Miller talked to several of the investigators from the time of the murder, as well as to the daughter of then-police chief Clint Mussey. It became clear that from the turmoil caused just by Feit's sexual-assault trial, the powers that be at the time didn't want to see a priest tried for murder in the valley.
"It frustrated the hell out of the people who knew [that] Feit was the guy," Miller says. "Justice was not done."
In 2002 the Texas Rangers reopened the case.
By 2004 the Rangers and the Garza family believed that justice might finally be had.
And by last year, Noemi Ponce-Sigler believed she finally knew what actually happened to Irene Garza.
"Once I was able to talk to Dale Tacheny and Father O'Brien, it was all pretty clear," she says. "The only thing left is justice for the killer."

 

Dale Tacheny was a guilt-ridden young man.When he left the U.S. Army in the late 1940s, he decided to become a monk to save his eternal soul.
"It was a very selfish decision," says Tacheny from his home in Oklahoma City. "I wanted to save myself. I wasn't thinking about others."
Forty years later, it was guilt,Tacheny says, that finally led him to speak publicly about his involvement with John B. Feit.
Tacheny began his religious training in 1949 at age twenty.
By twenty-seven, he was already something of a golden boy in the Trappist order.
In the fall of 1958, Tacheny, known as Father Emmanuel, was sent to Rome for two years of study. When he returned to the
United States, he was promoted to second in command at Our Lady of Assumption Abbey in Ava, Missouri.
Tacheny was Novice Master. As such, he was the abbot's right-hand man and the priest in charge of all of the abbey's newest postulants.
He was a sort of spiritual drill sergeant for seven to ten young men seeking to become monks within the Order.
In 1963, Tacheny says, he was given his strangest assignment ever.
"The abbot called me in and said, 'There is a priest who murdered a woman who is in the guest house. He wants to become a monk.We are instructed to take him in.' "
Tacheny was told that the priest had been sent to Assumption Abbey from New Melleray Abbey in Dubuque, Iowa, where, a month earlier, he had attempted to attack a woman as she got into her car outside the abbey.
This attack, he was told, had followed similar attacks in Texas, one of which had led to the death of a young woman.
Tacheny says he then went to the guest house, where he met Father John Feit.
In the days that followed, Tacheny started his new novice down the quietly arduous path to becoming a monk.
The novices rose at 2:00 a.m., and their day included classes, meditation, manual labor in the fields surrounding the abbey, and vespers.They were to be in bed by 8:00 p.m.

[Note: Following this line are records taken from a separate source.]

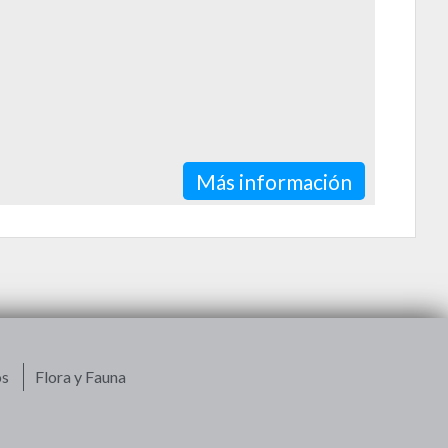
Más información
os
Flora y Fauna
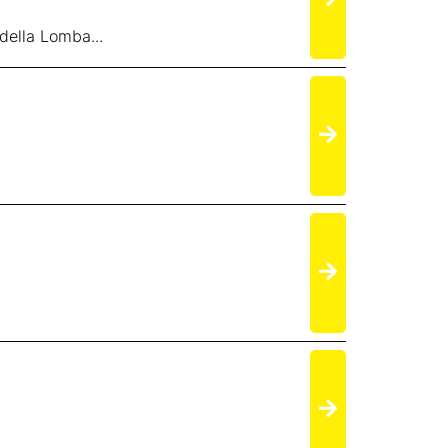
della Lomba...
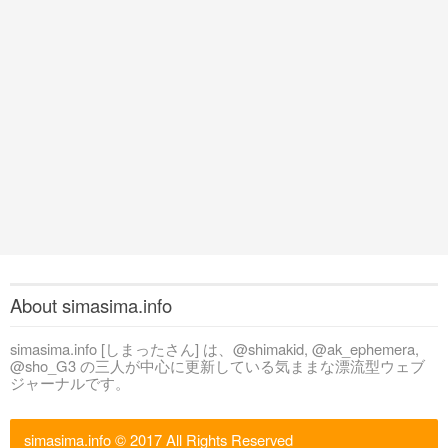
About simasima.info
simasima.info [しまったさん] は、@shimakid, @ak_ephemera,
@sho_G3 の三人が中心に更新している気ままな漂流型ウェブ
ジャーナルです。
simasima.info
© 2017 All Rights Reserved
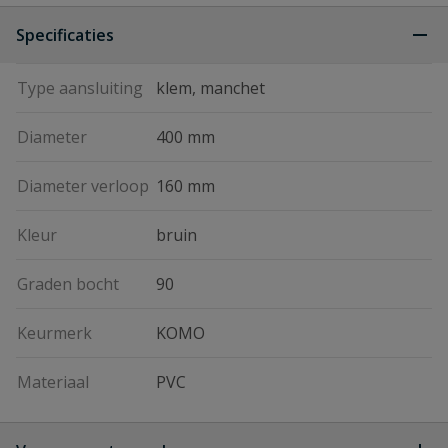
Specificaties
Type aansluiting
klem, manchet
Diameter
400 mm
Diameter verloop
160 mm
Kleur
bruin
Graden bocht
90
Keurmerk
KOMO
Materiaal
PVC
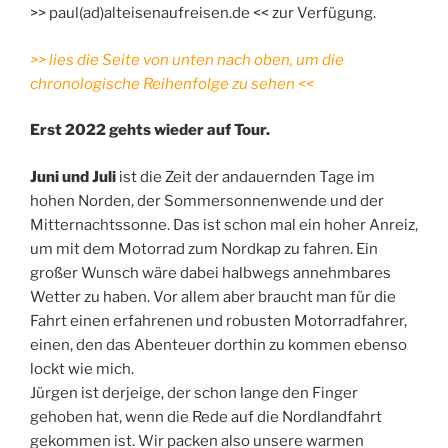
>> paul(ad)alteisenaufreisen.de << zur Verfügung.
>> lies die Seite von unten nach oben, um die
chronologische Reihenfolge zu sehen <<
Erst 2022 gehts wieder auf Tour.
Juni und Juli
ist die Zeit der andauernden Tage im
hohen Norden, der Sommersonnenwende und der
Mitternachtssonne. Das ist schon mal ein hoher Anreiz,
um mit dem Motorrad zum Nordkap zu fahren. Ein
großer Wunsch wäre dabei halbwegs annehmbares
Wetter zu haben. Vor allem aber braucht man für die
Fahrt einen erfahrenen und robusten Motorradfahrer,
einen, den das Abenteuer dorthin zu kommen ebenso
lockt wie mich.
Jürgen ist derjeige, der schon lange den Finger
gehoben hat, wenn die Rede auf die Nordlandfahrt
gekommen ist. Wir packen also unsere warmen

Once a week was the Office of Faults, when novices professed or found themselves accused of sinful thoughts or actions. The novices then self-flagellated for one minute by beating their bare shoulders with a knotted rope.
Tacheny met with each of his novices weekly to explain, or be told, how they were doing.
Tacheny remembers Feit having trouble adjusting to the abbey and his fellow novices. For one, he didn't fit in. He was an ordained priest in his late twenties. The others were barely out of high school.
It was during one of their weekly meetings,Tacheny says, that he finally began asking Feit about his past.